Un avanzamento che rende sempre più riconoscibile il profilo architettonico, per integrarsi nel quartiere fieristico e nel sistema urbano attraverso una facciata dinamica e fortemente identitaria, capace di trasformare l'edificio, grazie al sistema di illuminazione, in una grande lanterna urbana. Un ulteriore passaggio fondamentale nella definizione dell'immagine del nuovo Padiglione sarà il completamento dell'involucro esterno in tela. La grande superficie tessile contribuirà infatti a definire l'identità dell'edificio, diventando al tempo stesso lo sfondo per proiezioni e contenuti luminosi capaci di trasformarlo, durante gli eventi, in un vero landmark urbano per la città e per il quartiere fieristico.

La nuova Unipol Hall nasce sul sedime dell'ex padiglione 35, in posizione strategica tra Viale della Fiera e Via Aldo Moro, uno dei principali snodi di collegamento tra il centro cittadino, il quartiere fieristico e il nuovo distretto della conoscenza e dell'innovazione. Con una superficie di circa 12.000 metri quadrati, un'altezza di 25 metri e una capienza massima fino a 12.000 spettatori, la struttura sarà caratterizzata da un'elevata flessibilità e potrà essere rapidamente riconfigurata per accogliere differenti tipologie di evento.
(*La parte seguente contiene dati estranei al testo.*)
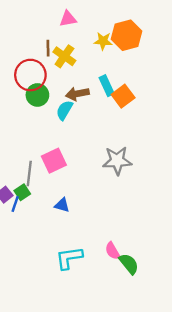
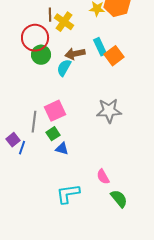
green square: (22, 192) -> (53, 134), moved
pink semicircle: (112, 251) -> (103, 177), moved

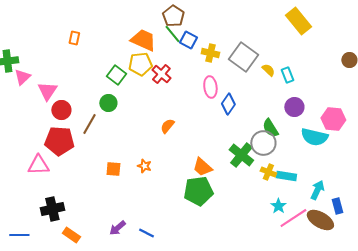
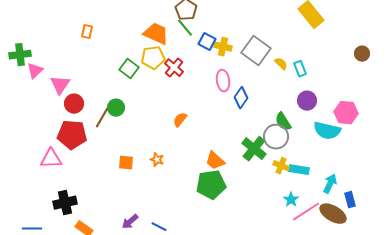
blue square: (188, 40) -> (207, 42), moved
green circle: (108, 103) -> (116, 108), moved

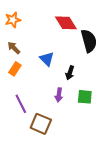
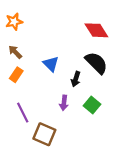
red diamond: (66, 23) -> (96, 30), moved
black semicircle: (89, 41) -> (96, 63), moved, turned -30
green square: (85, 97) -> (92, 105), turned 35

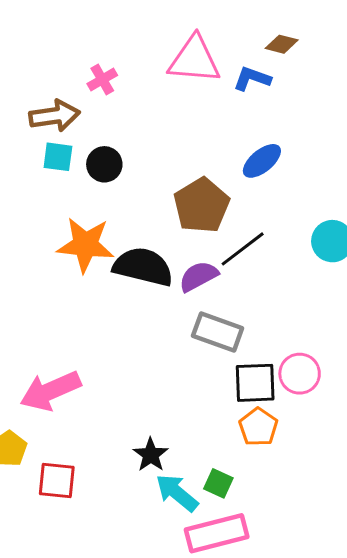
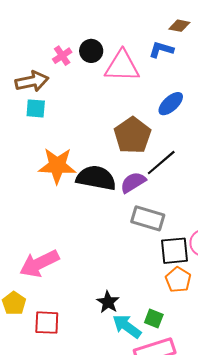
pink triangle: (194, 60) -> (122, 66), moved
black circle: (104, 164) -> (91, 51), moved

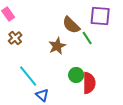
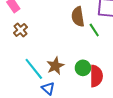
brown semicircle: (71, 25) -> (78, 17), turned 36
brown star: (57, 46) -> (55, 66), moved

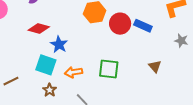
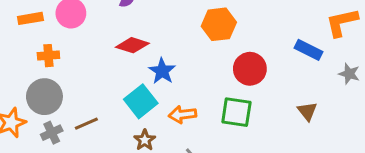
red circle: (120, 24) -> (250, 69), moved
blue rectangle: (143, 26) -> (309, 50), moved
cyan square: (46, 65) -> (141, 101), turned 30

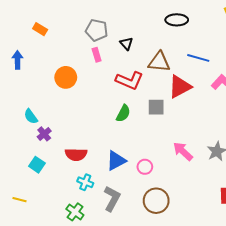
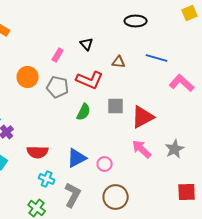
gray pentagon: (97, 30) -> (58, 87), moved
pink rectangle: (97, 55) -> (58, 55), turned 48
brown triangle: (159, 62) -> (119, 62), size x0.6
red triangle: (180, 87) -> (143, 117), moved

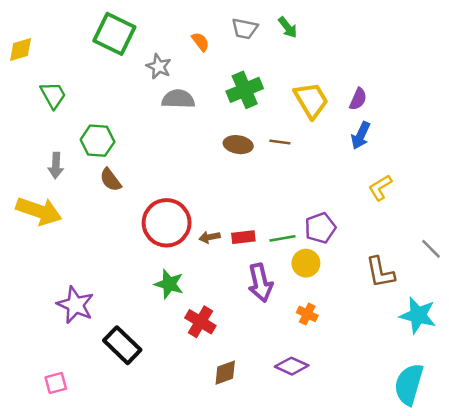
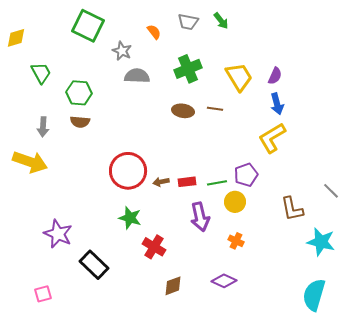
blue arrow: (361, 135) -> (277, 104), turned -40
green hexagon: (97, 141) -> (79, 93), moved
brown semicircle: (111, 180) -> (80, 122), moved, turned -48
yellow L-shape: (380, 188) -> (272, 138), moved, size x1.5

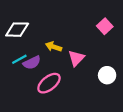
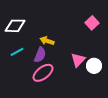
pink triangle: (76, 58) -> (78, 60), moved
purple semicircle: (32, 63) -> (40, 55), moved, turned -42

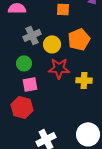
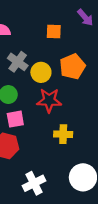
gray cross: (32, 35) -> (18, 62), turned -30
yellow cross: (84, 80) -> (63, 134), moved

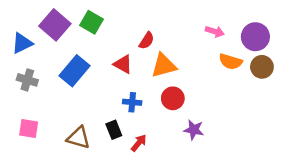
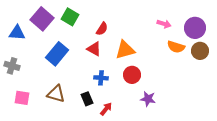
red semicircle: (147, 41) -> (102, 29), moved
blue triangle: (22, 43) -> (17, 33), turned 30
gray cross: (27, 80) -> (12, 66), moved
brown triangle: (78, 138) -> (56, 94), moved

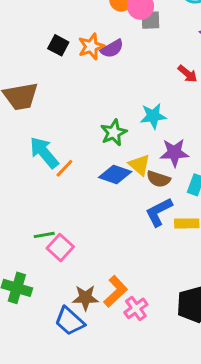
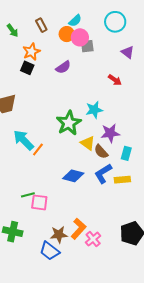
orange star: (91, 46) -> (31, 52), moved
green star: (114, 133) -> (69, 123), size x1.4
blue diamond: (115, 175) -> (73, 176), moved
brown semicircle: (158, 179) -> (101, 152), turned 35
pink square: (60, 247) -> (39, 202), turned -30

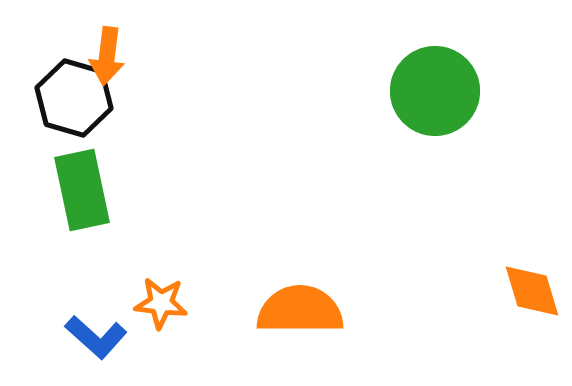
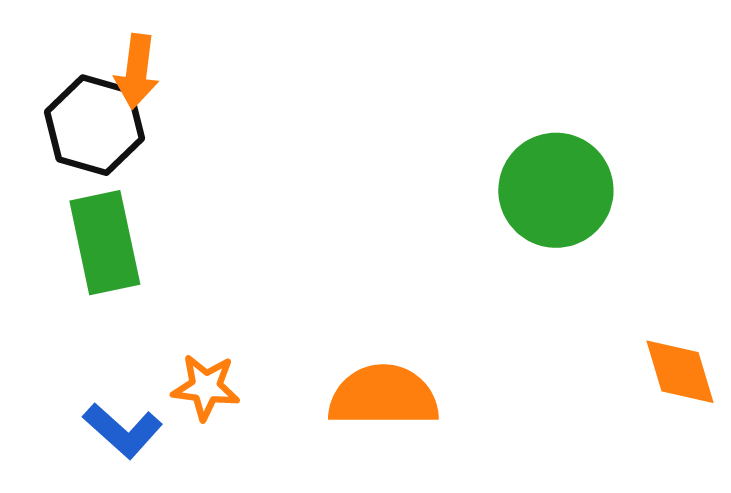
green circle: (435, 91) -> (556, 190), moved

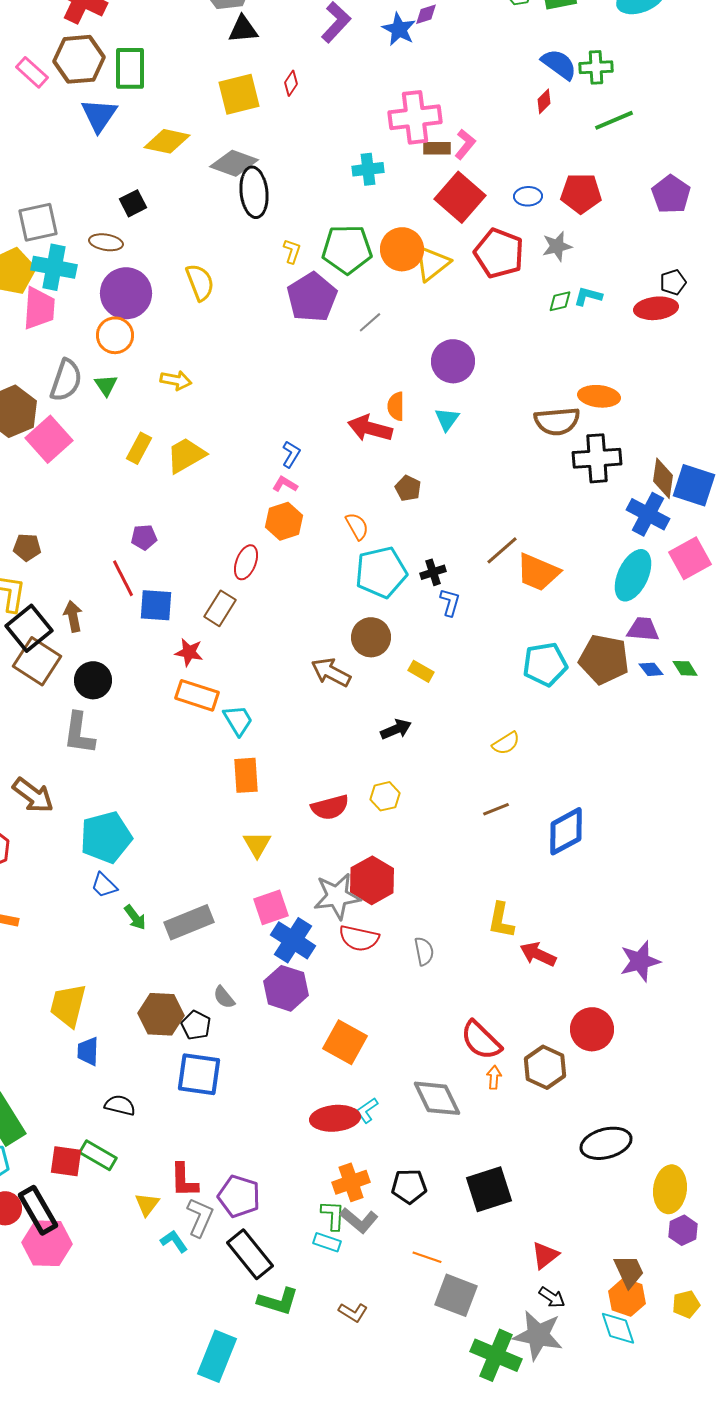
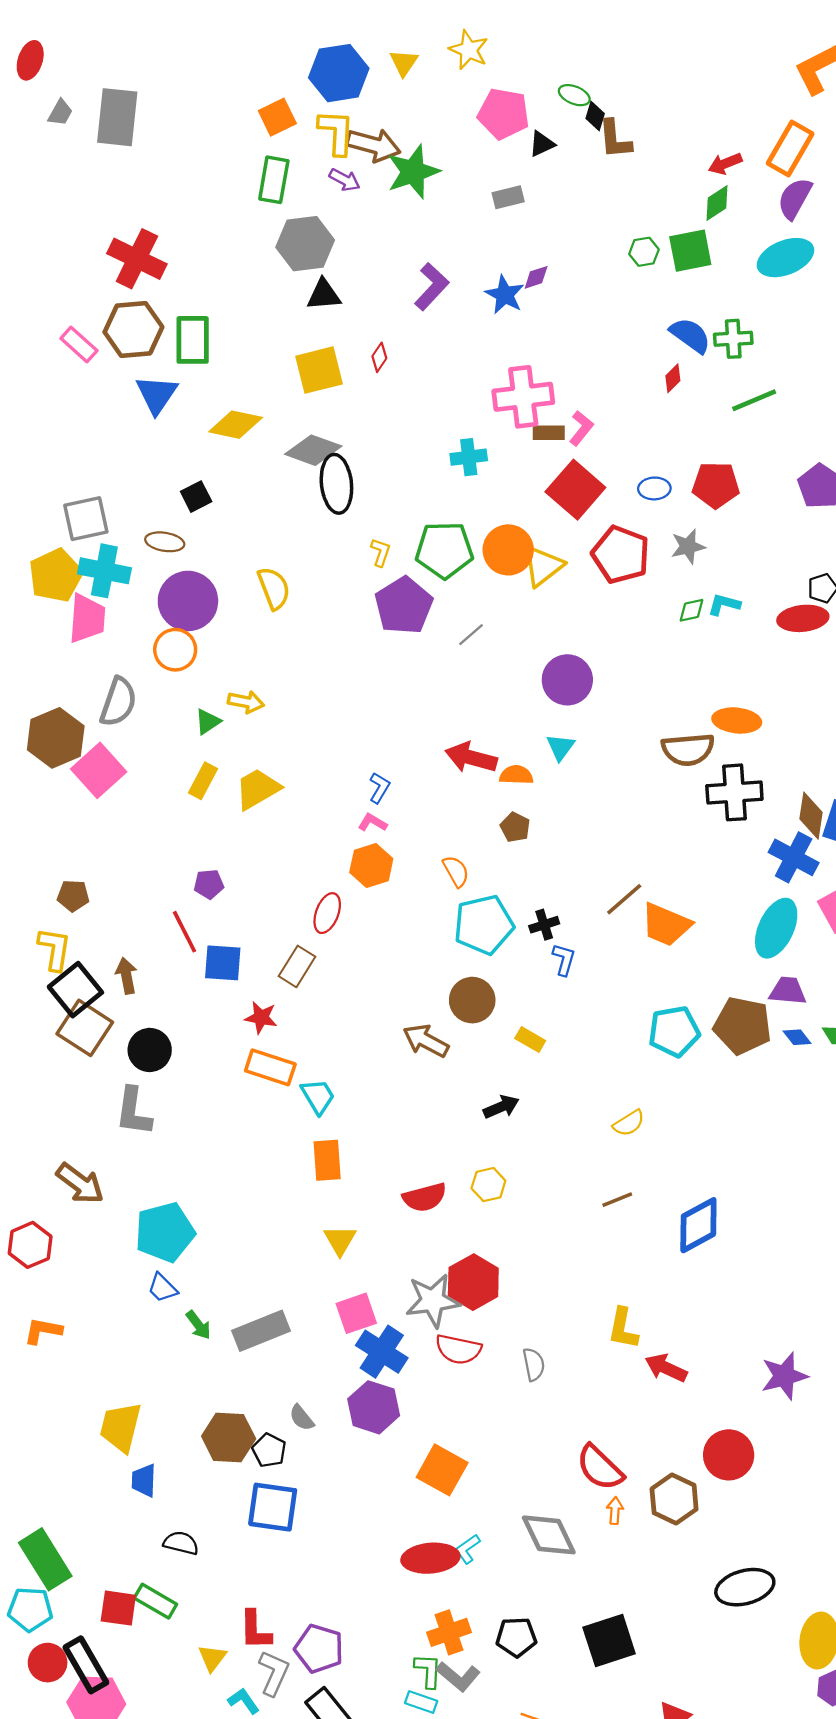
green triangle: (106, 385) -> (208, 722), moved, turned 30
orange semicircle: (396, 406) -> (516, 775), moved, turned 92

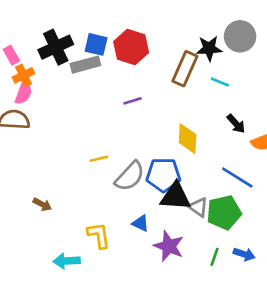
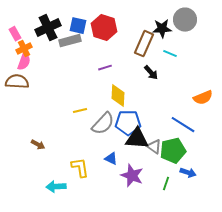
black arrow: (236, 124) -> (151, 73), moved
yellow diamond: (188, 139) -> (118, 96), moved
blue arrow: (244, 254) -> (188, 173), moved

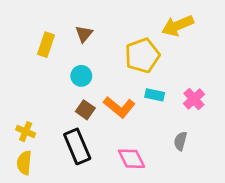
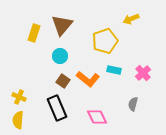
yellow arrow: (178, 26) -> (131, 19), size x0.7
brown triangle: (84, 34) -> (62, 25), size x1.6

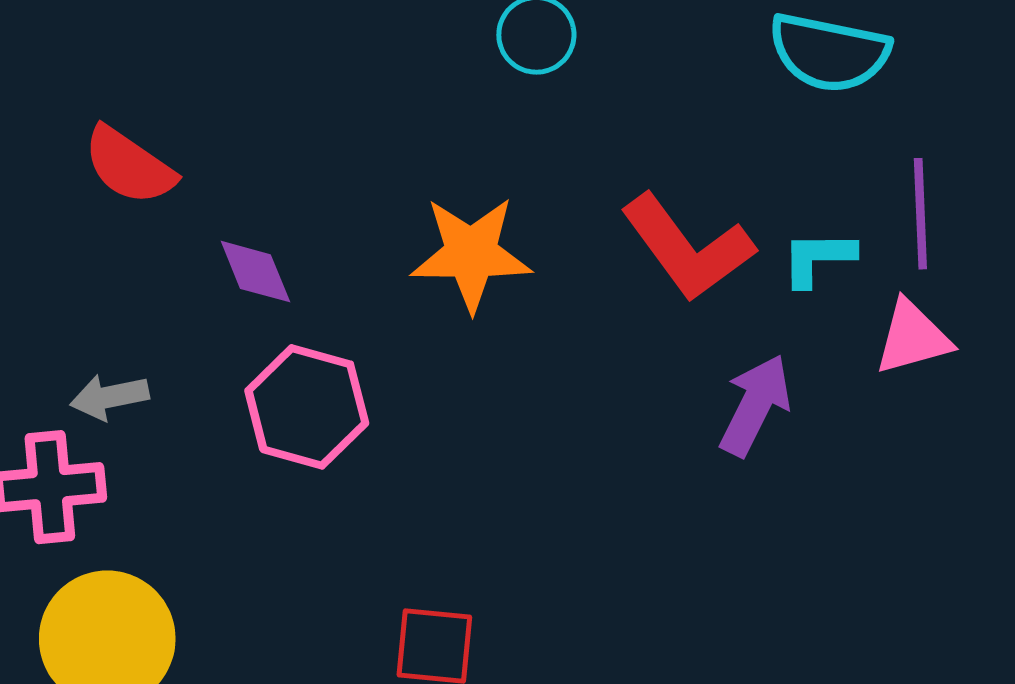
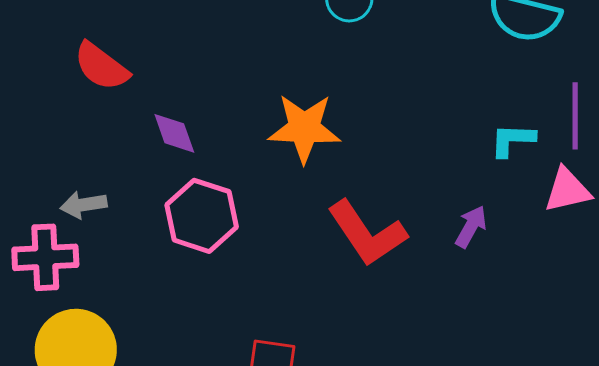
red L-shape: (687, 248) -> (367, 233), moved
purple arrow: (755, 405) -> (471, 227), size x0.7

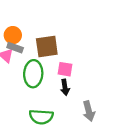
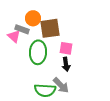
orange circle: (13, 35) -> (33, 18), moved
gray arrow: (89, 111) -> (61, 85), moved, turned -30

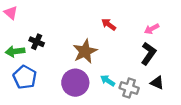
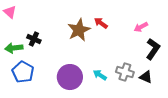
brown star: (85, 51) -> (79, 30), moved
black L-shape: (148, 54) -> (153, 49), moved
gray cross: (129, 88) -> (125, 72), moved

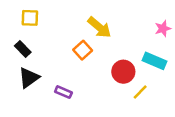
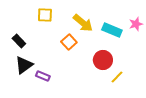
yellow square: (30, 18) -> (45, 15), moved
cyan rectangle: (154, 61) -> (112, 30), moved
purple rectangle: (63, 92) -> (43, 76), moved

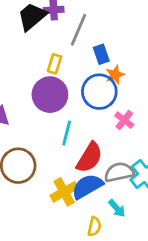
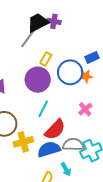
gray line: (79, 30) -> (29, 37), moved
blue rectangle: (101, 54) -> (92, 57), moved, turned 72
blue circle: (99, 92) -> (70, 72), moved
yellow cross: (64, 192) -> (23, 142), moved

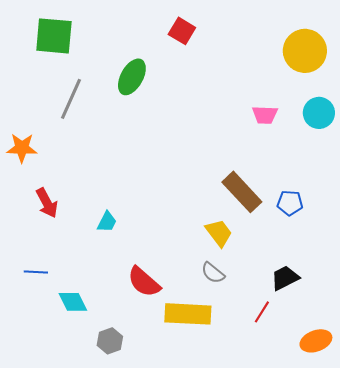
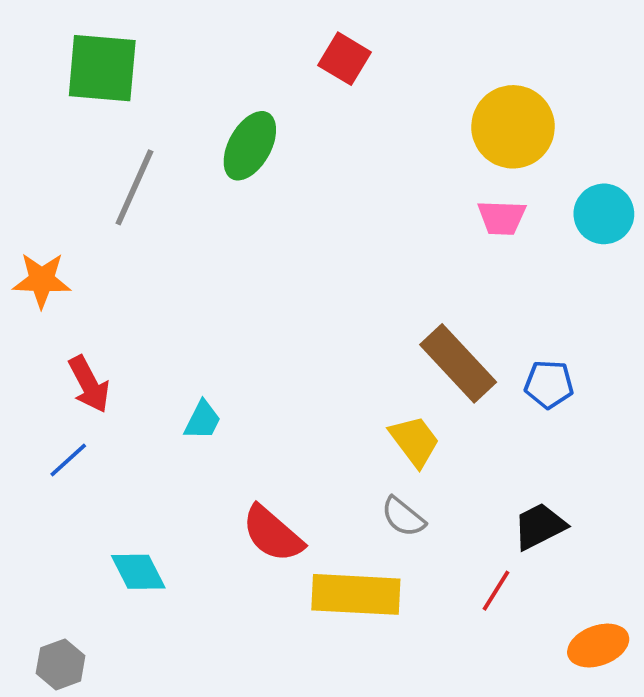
yellow circle: (305, 51) -> (513, 127), moved
blue line: (36, 272) -> (68, 460), moved, turned -45
gray hexagon: (110, 341) -> (61, 664), moved

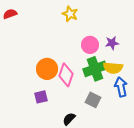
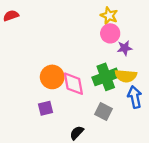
yellow star: (70, 14) -> (109, 16), moved
pink circle: (90, 45) -> (110, 33), moved
pink diamond: (66, 75) -> (73, 84), turned -30

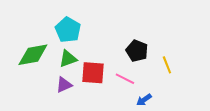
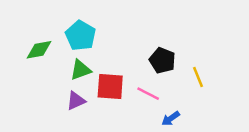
green diamond: (33, 55) -> (39, 50), moved, size x0.7

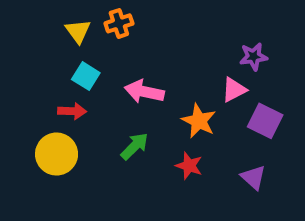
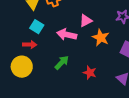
pink triangle: (234, 90) -> (86, 21), moved
orange star: (199, 121) -> (101, 38), moved

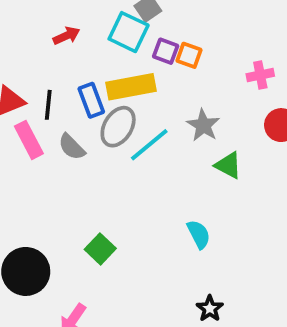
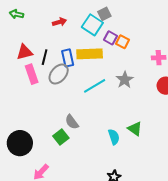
gray ellipse: (118, 127) -> (59, 74), moved
gray semicircle: (72, 147) -> (72, 122), moved
green triangle: (228, 165) -> (135, 129), moved

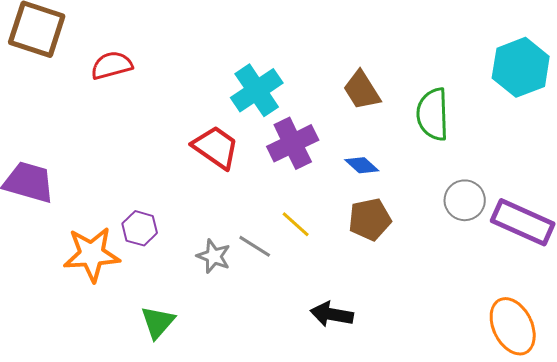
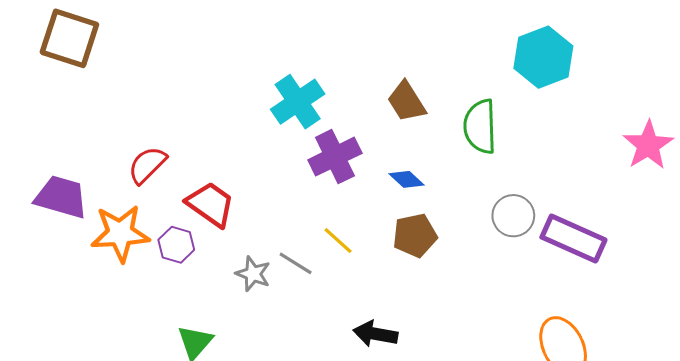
red semicircle: (112, 65) -> (147, 165), moved, turned -30
cyan hexagon: (521, 67) -> (543, 57), moved
red trapezoid: (216, 147) -> (211, 204), moved
orange star: (92, 254) -> (120, 233), moved

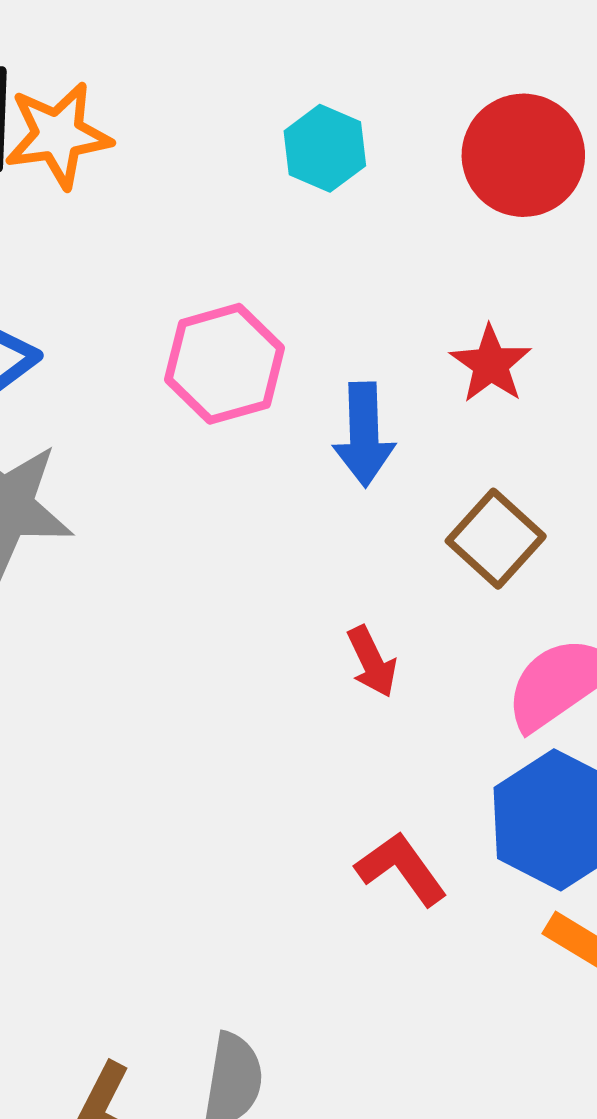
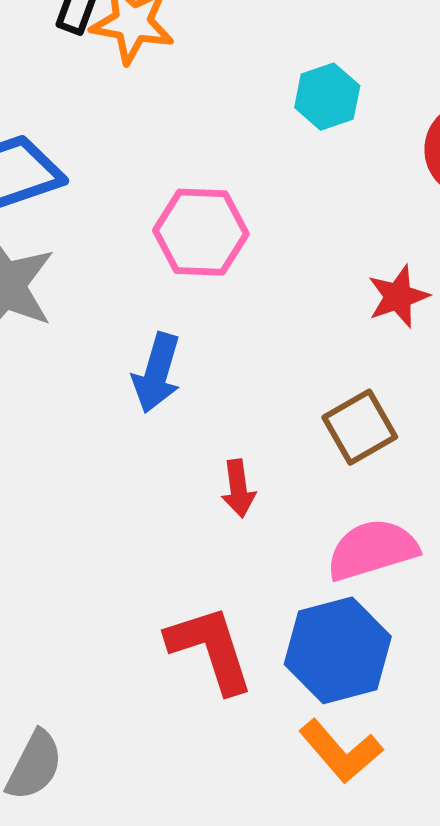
blue arrow: (364, 434) -> (157, 373), moved
red L-shape: (401, 869) -> (210, 649), size x1.4

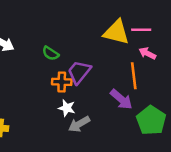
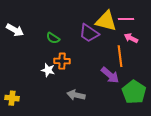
purple trapezoid: (79, 72) -> (89, 33), moved, turned -95
white star: (67, 108) -> (48, 70), moved
gray arrow: (79, 124) -> (76, 95), turned 42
Tribune mobili telescopiche, servizi integrati, spazi hospitality, aree VIP e una Sky Terrace consentiranno di adattare la venue alle esigenze di fiere, congressi internazionali, competizioni sportive, spettacoli e grandi concerti. Il nuovo padiglione contribuirà inoltre a potenziare la capacità espositiva del quartiere, supportando lo sviluppo delle principali manifestazioni internazionali organizzate a Bologna, tra cui EIMA International, Cersaie e Cosmoprof Worldwide Bologna. La realizzazione del padiglione polifunzionale rappresenta un investimento di BolognaFiere di oltre 75 milioni di euro e costituisce uno degli interventi più rilevanti del programma di riqualificazione e sviluppo del quartiere fieristico avviato negli ultimi anni.
L'opera - facilmente accessibile attraverso il sistema di trasporto pubblico cittadino, la futura linea rossa del tram e le principali infrastrutture stradali e autostradali - è progettata secondo una logica waste-less e di efficienza energetica, ed è caratterizzata da un linguaggio architettonico essenziale e asciutto, capace di lasciare trasparire la sua natura tecnologica: una vera e propria macchina flessibile, progettata per accogliere e trasformarsi in funzione di eventi di diversa scala e natura. La proposta di MCA - Mario Cucinella Architects per il nuovo padiglione si è configurata a partire dal ripensamento del rapporto tra Fiera e la Città, in un'ottica di apertura e di maggiore accessibilità degli spazi deputati all'attività fieristica ai cittadini, integrando più funzioni e servizi.


La denominazione Unipol Hall nasce dalla partnership decennale sottoscritta tra BolognaFiere e Unipol, title sponsor della nuova struttura dalla fine del 2026 fino al 2036. L'accordo prevede l'attivazione di diritti di immagine, comunicazione e hospitality e rafforza il posizionamento della nuova venue all'interno del sistema nazionale dei grandi spazi per l'intrattenimento, lo sport e gli eventi.